What’s the name of the rabbit who stole from the rich and gave to the poor? Rabbit Hood.
How many rabbits does it take to change a light bulb? Only one if it hops right to it.
How do you know you’ve been visited by a possessed rabbit? He leaves deviled eggs.
What does Willow Smith say to her pets? I whip my hare back and forth.
Why did the bunny build herself a new house? She was fed up with the hole thing!
What Kind of Books do Rabbits Read? Ones with Hoppy Endings.
What do you get when you cross a rabbit with an elephant? An animal who never forgets to eat its carrots.
What did the bunny say to its crush? Hey there hop stuff.
A priest, a rabbit and a deacon walk into a blood bank.
"I think I might be a type o." said the rabbit.
Did you hear about the woman who complained about her rabbit stew? She said there was a hare in her soup.
What do you get when you pour hot water down a rabbit hole? A Hot Cross bunny.
What do you call a very smart bunny? An egghead.
What do you call a bunny who was raised in a hotel? An inn-grown hare.
What’s a rabbit’s favorite game? Hopscotch!
You must be the Easter Bunny, because you’ve got me all egg-cited.
I personally think bunnies are ear-resistible.
The Easter Bunny won’t be making his usual rounds this year. He’s laid up with a hareline fracture.
I bought my rabbit a fancy new hutch. But he doesn’t seem to carrot all.
What did the Easter bunny say to the carrot?It’s been nice gnawing you.
How does the Easter Bunny stay healthy? Eggsercise, particularly hareobics!
What do rabbits like to sing? “Every bunny was kung fu fighting.”
What do you call two rabbits racing down the road? The fast and the furriest.
Did you hear about the rich rabbit? He was a millionhare!

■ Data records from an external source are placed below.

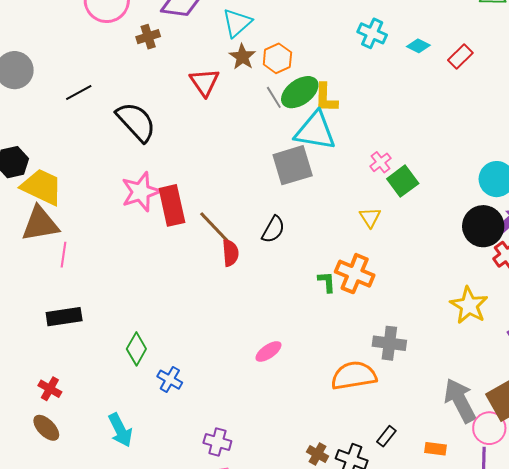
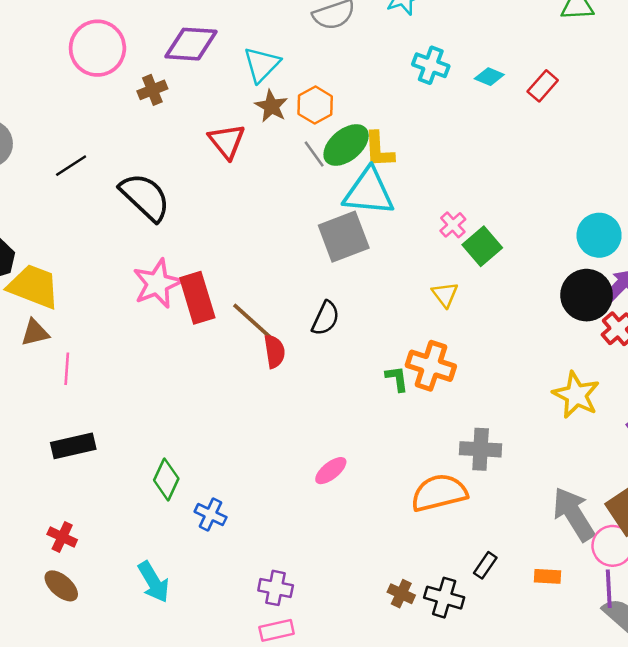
brown triangle: (40, 224) -> (35, 333), size x0.6

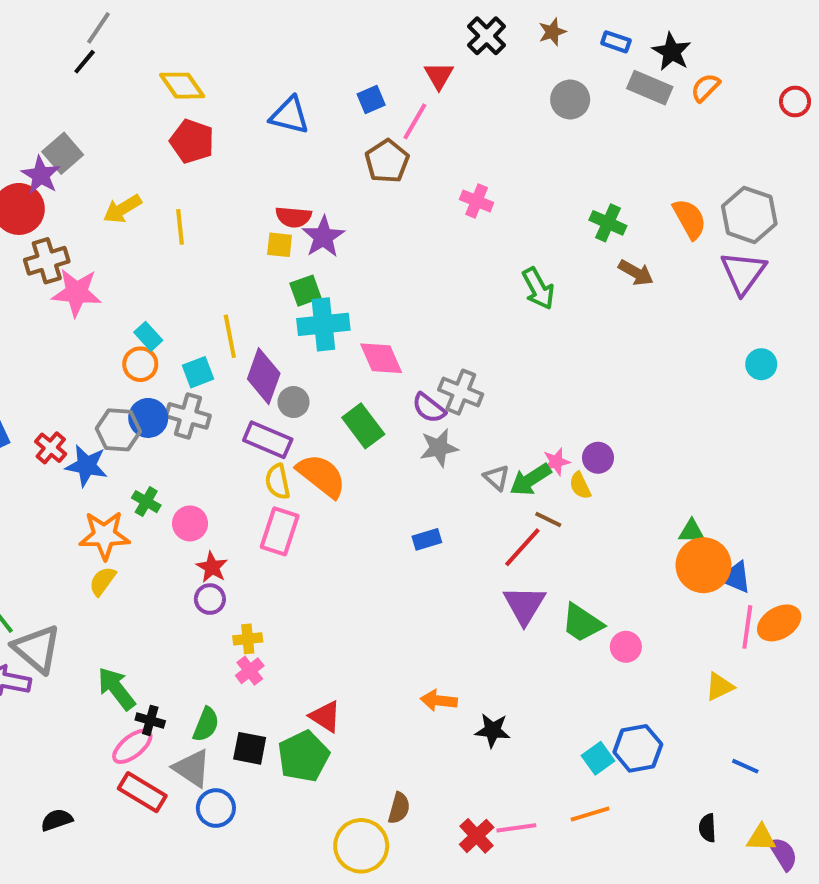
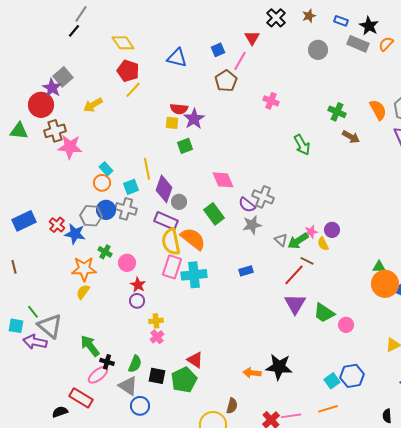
yellow line: (180, 227) -> (133, 90), moved, turned 48
cyan cross: (323, 324) -> (194, 275), moved
yellow semicircle: (278, 482) -> (171, 242), size x1.5
orange arrow: (439, 701) -> (252, 373), moved
black star: (493, 730) -> (279, 367), size x1.5
red rectangle: (142, 792) -> (81, 398), moved

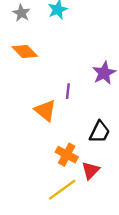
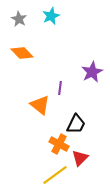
black trapezoid: (100, 132) -> (76, 124), moved

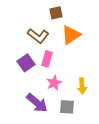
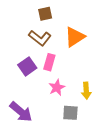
brown square: (56, 13) -> (45, 14), moved
purple arrow: (37, 103) -> (21, 112), moved

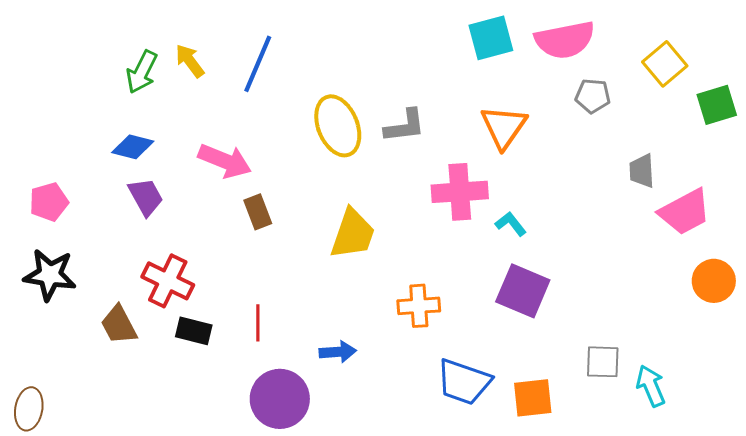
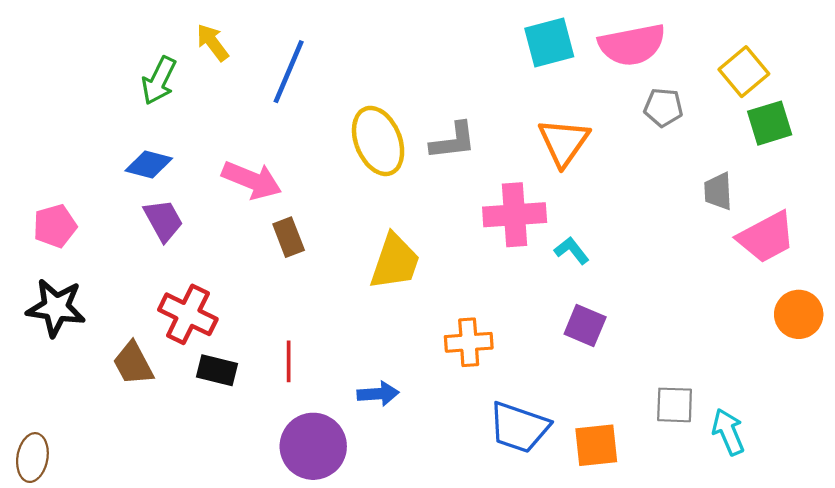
yellow arrow: (190, 61) -> (213, 43), moved
green square: (717, 105) -> (770, 123), moved
purple square: (523, 291) -> (585, 326), size x0.7

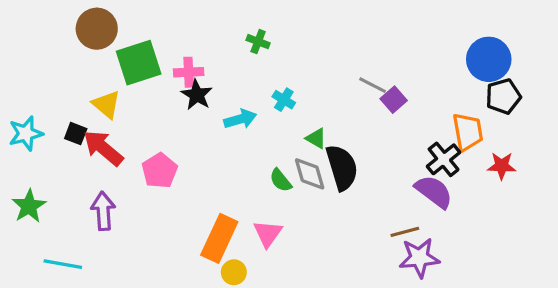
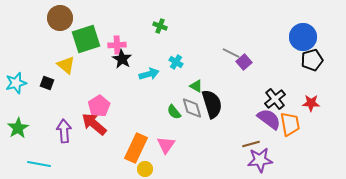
orange trapezoid: (468, 132) -> (290, 124), moved
red arrow: (103, 148) -> (94, 124), moved

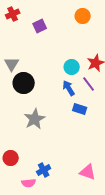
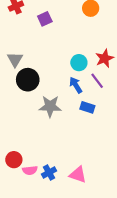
gray star: (35, 119) -> (50, 106), moved, turned 30
pink triangle: (88, 172) -> (78, 175), moved
pink semicircle: (29, 183) -> (30, 170), moved

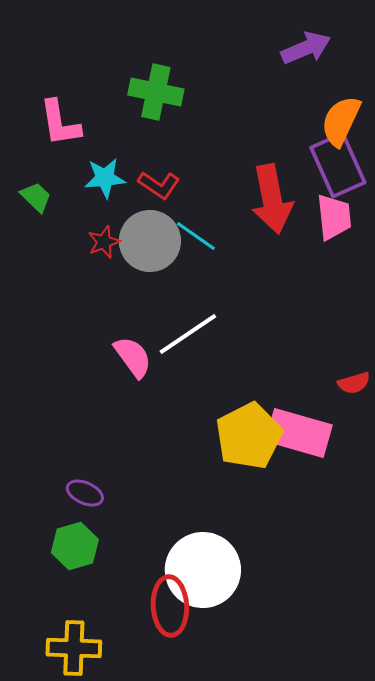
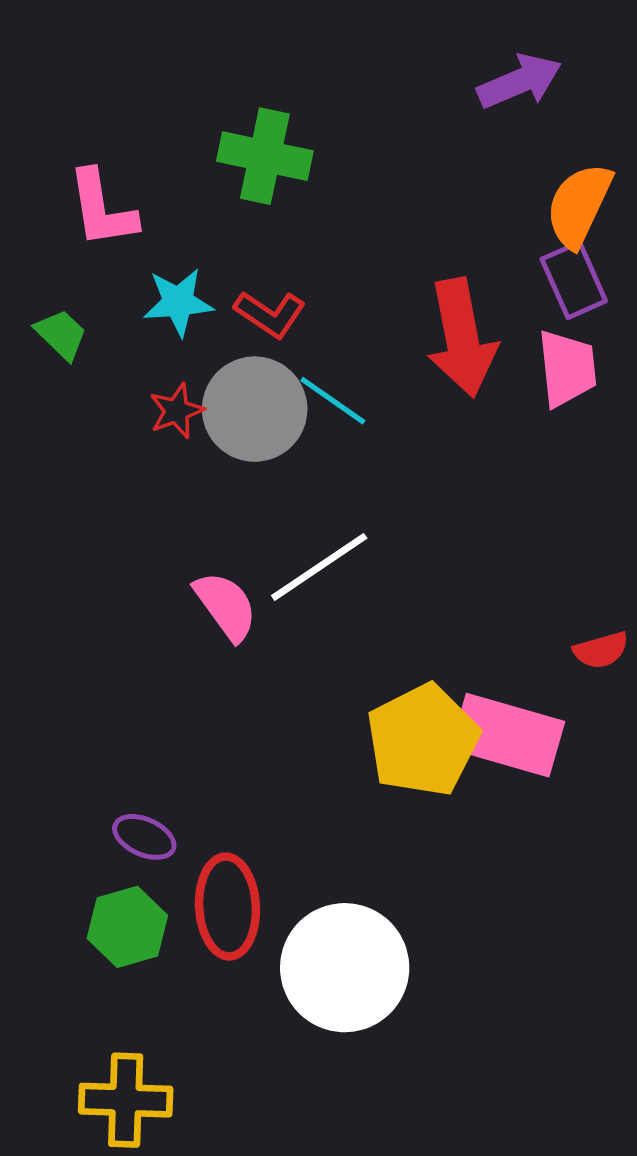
purple rectangle: (338, 165) -> (574, 280), size x0.7
red ellipse: (170, 606) -> (227, 907), moved

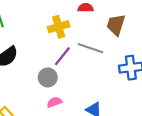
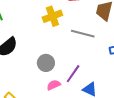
purple line: (62, 56) -> (73, 74), moved

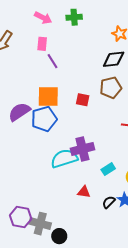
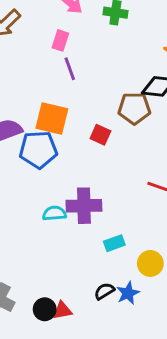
brown pentagon: (111, 88) -> (134, 108), moved
cyan semicircle: (64, 158) -> (54, 213), size x0.6
red triangle: (84, 192) -> (62, 310), moved, turned -32
black circle: (59, 236) -> (45, 309), moved

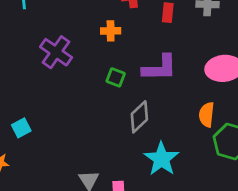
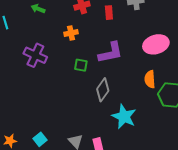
cyan square: (21, 128) -> (40, 139), moved

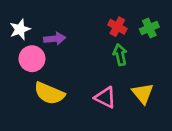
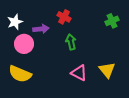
red cross: (117, 27) -> (64, 17), moved
green arrow: (120, 55) -> (71, 42), moved
yellow semicircle: (49, 93) -> (20, 74), moved

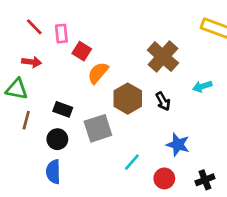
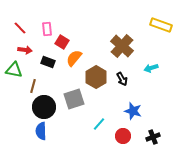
red line: (34, 27) -> (20, 28), moved
black rectangle: (63, 109) -> (48, 62), moved
brown line: (26, 120) -> (33, 86), moved
black circle: (57, 139) -> (44, 107), size x1.5

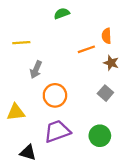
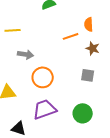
gray arrow: (36, 70) -> (26, 54), turned -105
gray square: (105, 93) -> (88, 75), turned -32

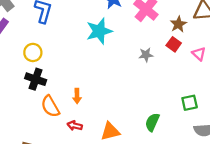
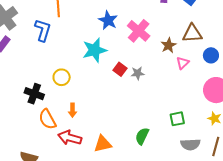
red square: (174, 44) -> (120, 69), moved
yellow circle: (33, 52) -> (62, 77), moved
pink triangle: (199, 54) -> (183, 63), moved, turned 32
red arrow: (75, 126) -> (70, 138), size x1.6

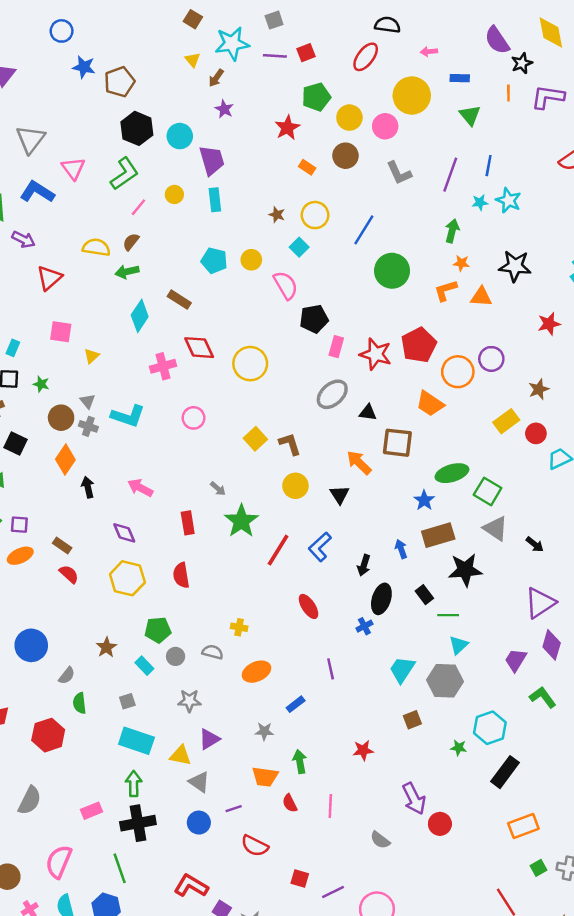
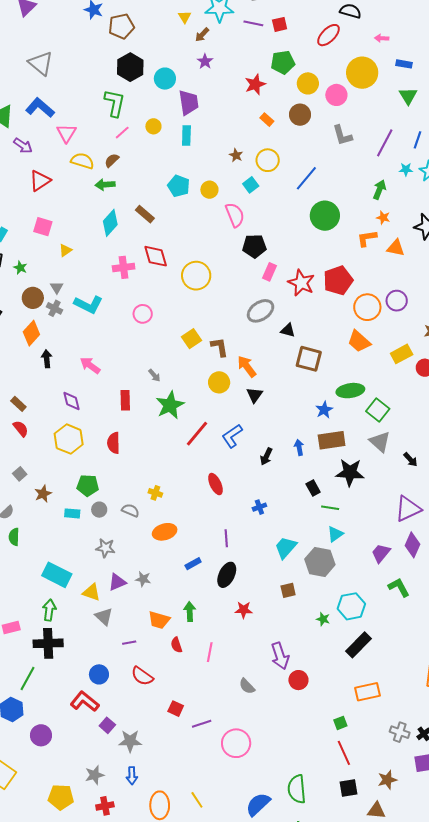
gray triangle: (31, 139) -> (41, 63), turned -36
pink triangle: (73, 168) -> (66, 133), moved
green L-shape: (124, 174) -> (115, 103), turned -52
orange trapezoid: (430, 404) -> (359, 341), moved
orange arrow: (359, 463) -> (247, 366), moved
black ellipse: (381, 599) -> (227, 575), moved
cyan rectangle: (144, 666) -> (72, 513), turned -49
gray square: (127, 701) -> (20, 474), moved, turned -32
gray star: (264, 731) -> (143, 579), moved
blue circle: (199, 823) -> (99, 674), moved
green line: (120, 868) -> (28, 679), turned 40
green square: (539, 868) -> (340, 723), moved

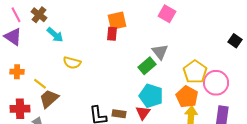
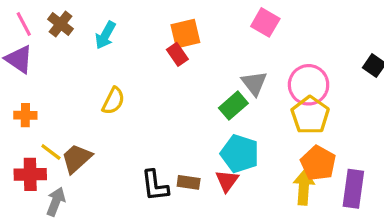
red rectangle: (112, 34) -> (177, 54), turned -40
cyan arrow: (55, 35) -> (105, 35), moved, turned 78
yellow semicircle: (72, 63) -> (113, 101), turned -78
pink circle: (216, 83) -> (309, 85), moved
yellow line: (40, 84) -> (51, 152), moved
orange pentagon: (187, 97) -> (318, 163), moved

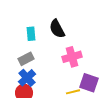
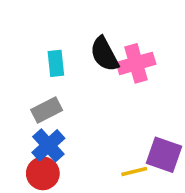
pink cross: (72, 57) -> (136, 63), moved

Why did the magician have to cancel his show? Because he just washed his hare and couldn’t do a thing with it.
What is a bunny’s motto? Don’t be mad, be hoppy!
I used to own a rabbit, but now he’s just some bunny that I used to know.
What is a rabbit’s favorite dance? The bunny hop.
What did the baby rabbit say before his favorite holiday? I carrot wait for the Easter Bunny to visit.
Don’t wait on me to start the meeting. I might be a hare late.
What do rabbits put in their computers? Hoppy disks!
What do you call a rabbit who is angry over getting burnt? A hot cross bunny.
If you have a line of 100 rabbits in a row and 99 of them take 1 step backwards, what do you have? A receding hare line.
How do you know carrots are good for your eyes? Because you never see a rabbit wearing glasses.
What happened when 100 hares got loose on Main Street? The police had to comb the area.
Did you hear about the rabbit who refused to leave her house? She was having a bad hare day.
Why did the man wear a rabbit as a hat? He didn’t want anyone to harm a Hare on his head!
What did the Easter Bunny say to its partner? We make one egg-celllent couple.
What do you do if a rabbit keeps pooping in your yard? Take him to a pellet court.